Günther Förg - Untitled - image-1

Lot 641 R

Günther Förg - Untitled

Auction 1135 - overview Cologne
01.06.2019, 14:00 - Contemporary Art
Estimate: 250.000 € - 350.000 €
Result: 310.000 € (incl. premium)

Günther Förg

Untitled
1998

Acrylic on canvas. 250 x 420 cm. Signed and dated 'Förg 98'. Directional arrows verso on canvas. - Traces of studio and minor traces of age.

Förg shifts the origin of his own strategies for a visual language, which feeds on the strict legacy of Piet Mondrian and his contemporary Blinky Palermo, who died in 1977, as well as on the artistic approaches of other artists such as Barnett Newman, Clifford Still, and Sean Scully: what is purported to be strictly referenced is attributed the same great nonchalance which makes Förg's works so unmistakably strong at its encounter.
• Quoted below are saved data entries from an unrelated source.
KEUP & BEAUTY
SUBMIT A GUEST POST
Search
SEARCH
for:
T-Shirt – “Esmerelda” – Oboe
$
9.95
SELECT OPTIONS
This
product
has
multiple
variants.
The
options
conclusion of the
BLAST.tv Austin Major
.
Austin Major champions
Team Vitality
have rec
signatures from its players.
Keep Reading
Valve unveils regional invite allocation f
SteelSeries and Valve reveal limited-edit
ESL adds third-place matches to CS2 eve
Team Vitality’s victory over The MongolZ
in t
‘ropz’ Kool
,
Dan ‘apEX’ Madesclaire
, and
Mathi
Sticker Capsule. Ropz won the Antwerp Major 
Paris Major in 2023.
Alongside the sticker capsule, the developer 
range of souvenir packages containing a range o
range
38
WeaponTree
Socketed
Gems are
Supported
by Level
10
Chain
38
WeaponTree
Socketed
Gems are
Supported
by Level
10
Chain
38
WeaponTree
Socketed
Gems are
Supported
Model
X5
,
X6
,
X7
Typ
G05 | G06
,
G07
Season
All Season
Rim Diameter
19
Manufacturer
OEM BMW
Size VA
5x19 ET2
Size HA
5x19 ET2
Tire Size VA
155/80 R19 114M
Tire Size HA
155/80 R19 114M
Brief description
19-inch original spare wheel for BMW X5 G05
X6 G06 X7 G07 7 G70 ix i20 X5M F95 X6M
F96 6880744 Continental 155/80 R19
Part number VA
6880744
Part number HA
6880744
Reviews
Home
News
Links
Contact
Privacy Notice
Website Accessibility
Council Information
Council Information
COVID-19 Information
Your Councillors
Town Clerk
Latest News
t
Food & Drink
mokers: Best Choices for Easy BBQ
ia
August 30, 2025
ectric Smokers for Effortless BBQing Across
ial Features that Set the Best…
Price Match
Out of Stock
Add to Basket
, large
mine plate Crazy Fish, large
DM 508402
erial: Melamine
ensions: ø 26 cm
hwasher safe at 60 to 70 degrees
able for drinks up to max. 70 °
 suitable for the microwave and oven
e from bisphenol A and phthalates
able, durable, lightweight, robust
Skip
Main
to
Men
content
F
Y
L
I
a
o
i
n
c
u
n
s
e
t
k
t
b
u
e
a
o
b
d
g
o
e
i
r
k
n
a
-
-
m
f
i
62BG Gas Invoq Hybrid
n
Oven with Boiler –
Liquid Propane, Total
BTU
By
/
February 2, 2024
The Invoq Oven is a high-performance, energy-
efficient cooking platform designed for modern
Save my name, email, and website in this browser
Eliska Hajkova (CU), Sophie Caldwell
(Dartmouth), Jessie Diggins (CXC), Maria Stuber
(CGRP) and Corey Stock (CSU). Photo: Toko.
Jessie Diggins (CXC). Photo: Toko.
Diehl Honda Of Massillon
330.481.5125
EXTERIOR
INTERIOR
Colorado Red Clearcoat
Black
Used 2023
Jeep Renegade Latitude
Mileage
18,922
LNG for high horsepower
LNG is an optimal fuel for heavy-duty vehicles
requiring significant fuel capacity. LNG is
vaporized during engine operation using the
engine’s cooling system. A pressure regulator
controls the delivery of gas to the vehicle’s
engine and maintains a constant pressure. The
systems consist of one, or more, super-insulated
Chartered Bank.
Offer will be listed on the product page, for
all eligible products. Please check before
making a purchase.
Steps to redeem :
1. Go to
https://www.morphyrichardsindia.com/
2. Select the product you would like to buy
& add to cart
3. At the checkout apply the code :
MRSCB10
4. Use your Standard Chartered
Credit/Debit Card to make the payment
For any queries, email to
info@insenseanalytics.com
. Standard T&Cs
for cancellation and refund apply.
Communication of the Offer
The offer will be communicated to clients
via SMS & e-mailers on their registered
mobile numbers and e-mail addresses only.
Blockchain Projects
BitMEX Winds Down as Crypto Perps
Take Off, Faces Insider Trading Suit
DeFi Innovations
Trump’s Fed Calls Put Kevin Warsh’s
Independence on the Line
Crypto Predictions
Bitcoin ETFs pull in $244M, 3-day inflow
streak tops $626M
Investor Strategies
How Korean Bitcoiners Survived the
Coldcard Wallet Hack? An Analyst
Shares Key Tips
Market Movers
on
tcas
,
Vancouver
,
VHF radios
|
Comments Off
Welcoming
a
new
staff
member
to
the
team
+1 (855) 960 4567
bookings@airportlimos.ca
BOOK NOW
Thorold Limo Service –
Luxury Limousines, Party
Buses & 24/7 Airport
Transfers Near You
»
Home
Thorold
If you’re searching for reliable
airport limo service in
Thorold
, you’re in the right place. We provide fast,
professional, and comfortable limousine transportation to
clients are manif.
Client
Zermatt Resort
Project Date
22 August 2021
The artist supports his typical 'light-footed' visual language with a swift and thin paint application and challenges the viewer in direct confrontation. No glossing over, no illusion, spontaneously placed cubes, as is the case here, do not appear elaborated; the superficially set simplicity, an expressive abundance, are toned down by extreme stylisation. A provokingly translucent structure of paint application suggests a calm ease of presentation; the artist entrusts the stirringly colourful constellation to the set contrasts, which do not necessarily strive for harmonic balance.
Aside from the spontaneous grid paintings, Förg also paints a sort of architectonic 'wall formation' with enclosed areas as in this remarkable format, 250 cm high and 450 cm wide, seemingly ordered cubic areas in black and signal red tones: cadmium red or vermilion. The contrast to the black enhances the impact of the red tinge and makes it glow like fire, confirming the autonomy of the red. Förg generates the change of rhythm between the almost informally set squares on the red surface in his typically 'imprecise' form of presentation negating the vertically and horizontally imagined auxiliary lines in order to allow the elements their intended autonomy. Förg develops the seemingly imperfect to his own sense of perfection, which allows him to transfer even the tiniest symbol into oversized formats.
The large-format paintings appear to be literally bursting out of the spaces in which they hang, without anyone having an immediate explanation for the astonishing effect. Without a doubt, Förg's works have a strong suggestive power intrinsic to painting, which, above all, develops an effect through the conceptual design of content and execution. It is not the symmetric, the regular, that triggers the enthusiasm for Förg, but rather the architectural details, perhaps even fragments, whose proportions and views lead to the idiosyncratic artistic monumentality. The passer-by is confronted with abstract geometric emblematics, which are transformed into the aesthetic simplicity of a deliberately chosen emptiness in order to decrease radicality from the inherent minimalism. Förg seeks to extract this for a direct, almost physical correlation and counteracts a systematic, pleasing form of painting, perhaps in favour of a fleeting presence.
'The ease and speed of his creative work is just as impressive as the virtuosity, which borders on the risky, so that the artist can genuinely change into the role of the performer,' such is the descriptive evaluation of Siegfried Gohr, which he prefaces and appends to a conversation with Günther Förg in Cologne in 1997: 'In addition to such an impression, the scarcity of the economy, from which the respective finding of form emerges, is astounding. His work lacks any narrative moment. It is rather directed entirely towards visual conciseness, which does not shy away from traits of elegance.' (Günther Förg. Siegfried Gohr in: Kunst heute, no. 18, Cologne, Kiepenheuer&Witsch, 1997, p.10).

MvL

Certificate

We would like to thank Michael Neff from Estate Günther Förg for kind confirmation of this work's authenticity.

Provenance

Corporate Collection, Rhineland

Exhibitions

Mönchengladbach 1998/1999 (Städtisches Museum Abteiberg), Günther Förg, Was andern selbstverständlich, ist uns Problem, exhib.cat., p.9 with colour illus.